Great! But go beyond India-Pak games

Those criticising Prime Minister Manmohan Singh for inviting Prime Minister Yousaf Raza Gilani of Pakistan to the cricket World Cup semi-final in Mohali are missing the wood for the trees.

Consider a counter-factual. India and Sri Lanka reach the final of the tournament. The Indian prime minister says he will go to Mumbai to see the deciding match, and invites the Sri Lankan president as well. Wouldn’t the absence of a similar gesture to the Pakistanis, a match earlier, have seemed glaring?

There are four points to consider here. One, while the debate over whether sport and diplomacy/politics mix is ancient and perennial, there are enough precedents of politicians gate-crashing big sports events. It is normal for presidents and prime ministers to turn up for the soccer World Cup final or an Olympic basketball game.

Two, it is a silly mind that conflates such symbolism with serious diplomacy. Nobody expects the Gilani-Singh meeting to achieve wonders and constitute a breakthrough in South Asian affairs. Indeed, the Indian foreign office has spent the past few days talking down the event, and insisting it is a photo-op and little else. This is true, but far from lessening the need for the invitation to Islamabad, it actually reinforces the idea behind it. What has India lost by making a low-cost, risk-proof diplomatic intervention? A sporting extravaganza often offers such opportunities.

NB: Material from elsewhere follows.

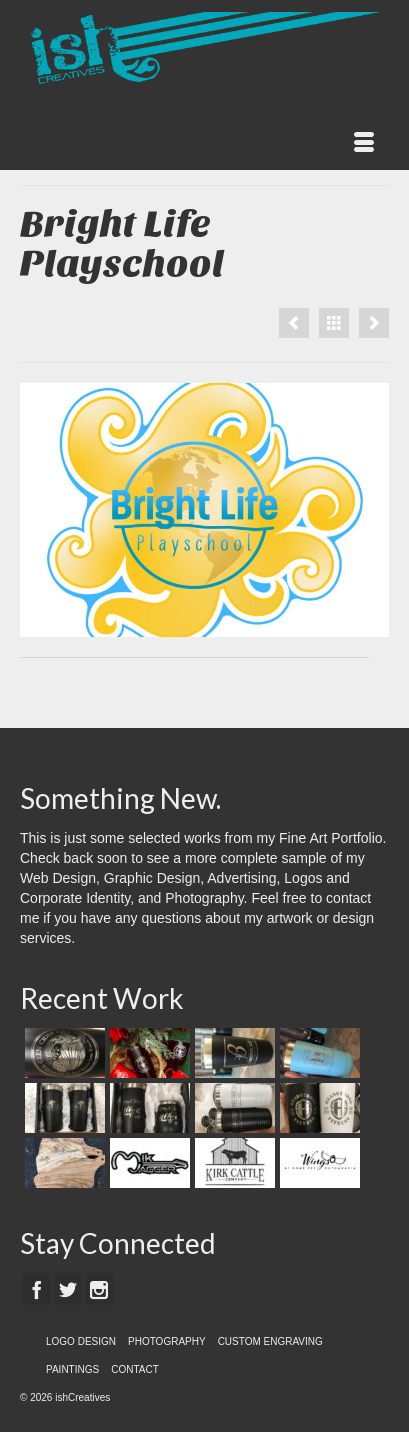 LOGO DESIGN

Three, notwithstanding the previous point, it is astonishing that Manmohan Singh only seems to think of marrying a sports occasion with a loud diplomatic statement when it comes to Pakistan, but not any other country. As former diplomat KC Singh pointed out recently, the Indian prime minister could well have flown down to Dhaka for the opening ceremony of this World Cup, the biggest sports event Bangladesh has ever (co)hosted.

Modern politics (or foreign policy power projection) is an astute mix of bread and circus. Singh didn’t get this when it came to the Commonwealth Games of 2010. For years before that event, people were talking about the race between China (hosting the 2008 Olympics) and India. It was clear that international opinion, the media, and domestic middle classes in both countries would make a comparison between China’s and India’s Games. In that sense, the Games were important to showcase India as well as bolster middle India’s (and the middle Indian voter’s) self-perception.

Yet Singh ignored all warnings. He let Suresh Kalmadi and the Organising Committee do what they wanted. He refused to take ownership of the Games project and comprehend (much less admit) that it had a deep political and diplomatic meaning. As an old-school, fuddy-duddy technocrat, he thought this was simply a sports event and would not intrude into the domain of politics. He was, of course, spectacularly wrong.

As such, Singh has been alive to the possible use of sport vis-à-vis Pakistan, but not for diplomatic messaging in any wider context. The Commonwealth Games was a great missed chance. Consider what South Africa managed to achieve by hosting the rugby World Cup in 1995 and then the soccer World Cup in 2010. It sold itself as the “rainbow nation”, a society that had been successfully reinvented after the apartheid years.

Four, sport provides a platform for diplomatic grandstanding but also for delivering a diplomatic snub. China has been alive to this and is readying to severely embarrass India in the coming decade. The 2018 Commonwealth Games will be hosted by either Gold Coast (Australia) or the Sri Lankan coastal city of Hambantota. This was a small town pulverised by the tsunami of 2004, but is now being rebuilt with Chinese capital.

Should Hambantota win the rights to the 2018 Commonwealth Games, the Chinese will in all likelihood bankroll and support the preparation. Should they do an efficient job –- and who would bet against it? – they could also make India look foolish in its own backyard. Not only would tiny Sri Lanka have executed a smoother Commonwealth Games than India, it would not even have bothered asking the regional behemoth for help.

What will India do should this happen? Probably adopt the ostrich mudra, bury its head in the sand – and invite the Pakistani prime minister for the next available cricket match.